Metaverse
How to train your large language model – Crypto News
It is no secret that building a large language model (LLM) requires vast amounts of data. In conventional training, an LLM is fed mountains of text, and encouraged to guess each word before it appears. With each prediction, the LLM makes small adjustments to improve its chances of guessing right. The end result is something that has a certain statistical “understanding” of what is proper language and what isn’t.

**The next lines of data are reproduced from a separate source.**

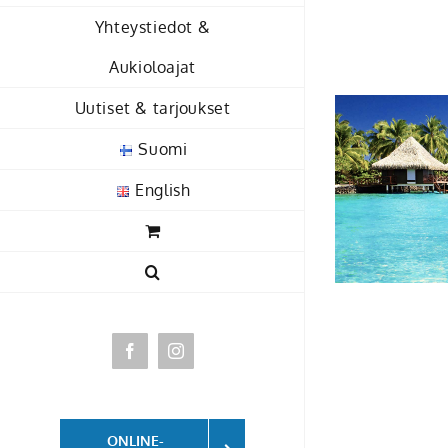
Skip
Yhteystiedot &
to
Aukioloajat
content
Uutiset & tarjoukset
Suomi
English
Facebook
Instagram
ONLINE-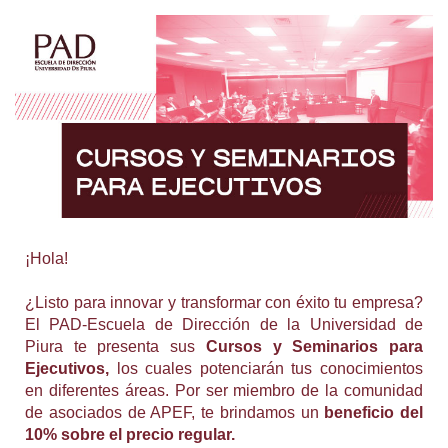
¡Hola!
¿Listo para innovar y transformar con éxito tu empresa?
El PAD-Escuela de Dirección de la Universidad de
Piura te presenta sus
Cursos y Seminarios para
Ejecutivos,
los cuales potenciarán tus conocimientos
en diferentes áreas. Por ser miembro de la comunidad
de asociados de APEF, te brindamos un
beneficio del
10% sobre el precio regular.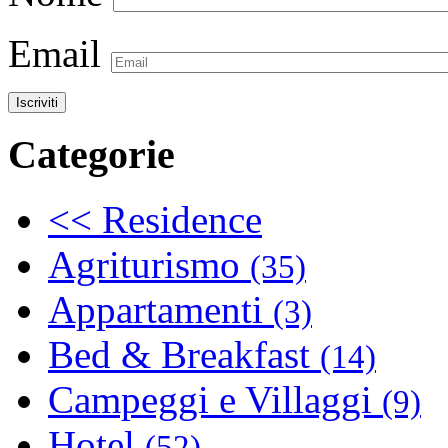
Email
Categorie
<< Residence
Agriturismo
(35)
Appartamenti
(3)
Bed & Breakfast
(14)
Campeggi e Villaggi
(9)
Hotel
(52)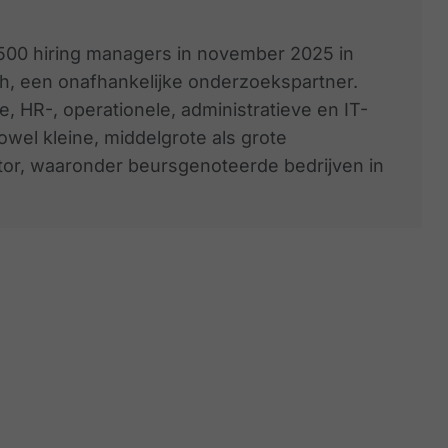
500 hiring managers in november 2025 in
h, een onafhankelijke onderzoekspartner.
, HR-, operationele, administratieve en IT-
wel kleine, middelgrote als grote
tor, waaronder beursgenoteerde bedrijven in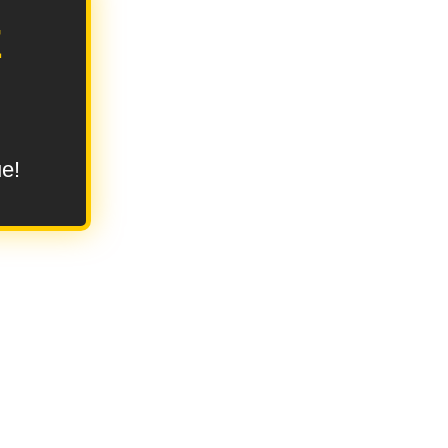
E
ue!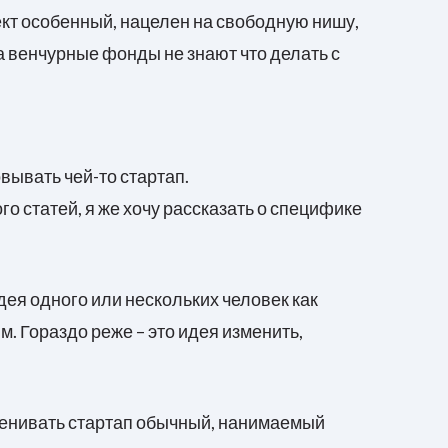
ект особенный, нацелен на свободную нишу,
а венчурные фонды не знают что делать с
вывать чей-то стартап.
о статей, я же хочу рассказать о специфике
дея одного или нескольких человек как
. Гораздо реже – это идея изменить,
оценивать стартап обычный, нанимаемый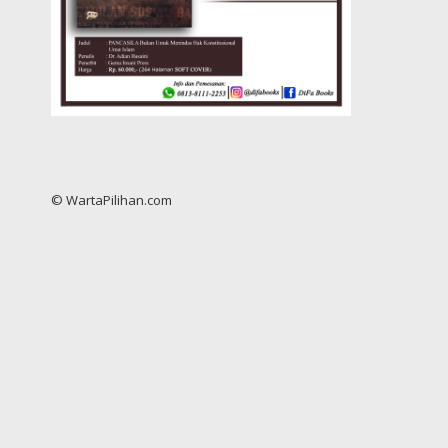
© WartaPilihan.com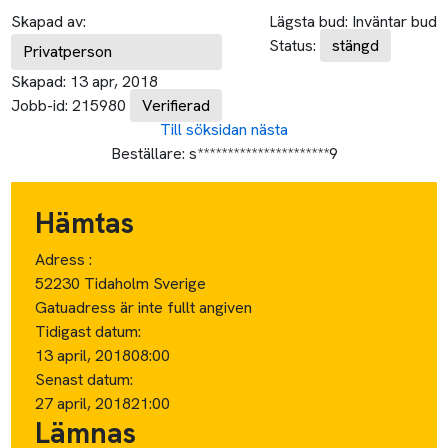
Skapad av:
Lägsta bud:
Inväntar bud
Status:
stängd
Privatperson
Skapad:
13 apr, 2018
Jobb-id:
215980
Verifierad
Till söksidan
nästa
Beställare:
s**********************9
Hämtas
Adress :
52230 Tidaholm Sverige
Gatuadress är inte fullt angiven
Tidigast datum:
13 april, 2018
08:00
Senast datum:
27 april, 2018
21:00
Lämnas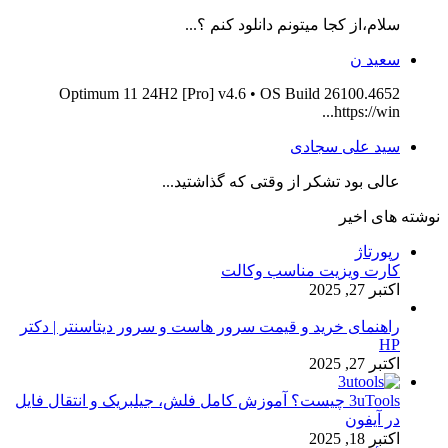
سلام،از کجا میتونم دانلود کنم ؟...
سعید ن
Optimum 11 24H2 [Pro] v4.6 • OS Build 26100.4652
https://win...
سید علی سجادی
عالی بود تشکر از وقتی که گذاشتید...
نوشته های اخیر
رپورتاژ
کارت ویزیت مناسب وکالت
اکتبر 27, 2025
راهنمای خرید و قیمت سرور هاست و سرور دیتاسنتر | دکتر
HP
اکتبر 27, 2025
3uTools چیست؟ آموزش کامل فلش، جیلبریک و انتقال فایل
در آیفون
اکتبر 18, 2025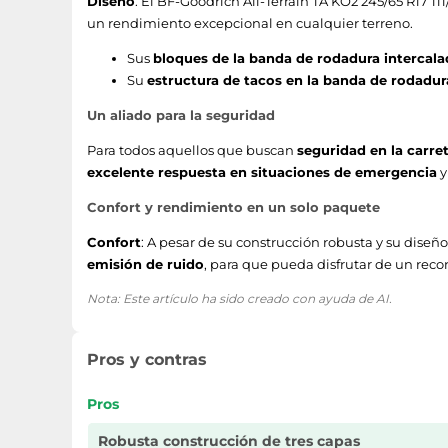
Diseño
: El BF-Goodrich All-Terrain TA KO2 245/65 R17 1
un rendimiento excepcional en cualquier terreno.
Sus
bloques de la banda de rodadura intercala
Su
estructura de tacos en la banda de rodadur
Un aliado para la seguridad
Para todos aquellos que buscan
seguridad en la carre
excelente respuesta en situaciones de emergencia
y
Confort y rendimiento en un solo paquete
Confort
: A pesar de su construcción robusta y su diseñ
emisión de ruido
, para que pueda disfrutar de un reco
Nota: Este artículo ha sido creado con ayuda de AI.
Pros y contras
Pros
Robusta construcción de tres capas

But an LLM that has only undergone this so-called “pretraining” is not yet particularly useful. When asked for a joke to cheer your correspondent up, for instance, the pretrained model GPT-2 just repeated the question back three times. When asked who the American president was, it responded: “The answer is no. The president is not the president.” Clearly, teaching an LLM to do what humans want requires something more.
One way to align such models with users’ expectations is through reinforcement learning from human feedback (RLHF). OpenAI, an American startup, introduced this technique in a preprint published in March 2022. It was a major ingredient in its recipe for ChatGPT, which was released eight months later.
RLHF normally involves three steps. First, human volunteers are asked to choose which of two potential LLM responses might better fit a given prompt. This is then repeated many thousands of times over. This data set is then used to train a second LLM to, in effect, stand in for the human being. This so-called reward model, designed to assign higher scores to responses a human would like, and lower scores to everything else, is then used to train the original LLM. As a final touch, a machine-learning technique called reinforcement learning tweaks the knobs and levers of the original LLM to help reinforce the behaviours that earn it a reward.
This way of doing RLHF is quite involved—using two separate LLMs takes time and money, and the algorithm used for reinforcement learning is, to quote Rafael Rafailov at Stanford University, “quite painful”. This has meant that, outside of OpenAI, Google and their rivals, nobody has really exploited its full potential.
It now turns out that the same results can be achieved for a fraction of the effort. Dr Rafailov and his colleagues, including Archit Sharma and Eric Mitchell, presented this alternative in December 2023 at NeurIPS, an AI conference. Their method, Direct Preference Optimisation (DPO), relies on a satisfying mathematical trick.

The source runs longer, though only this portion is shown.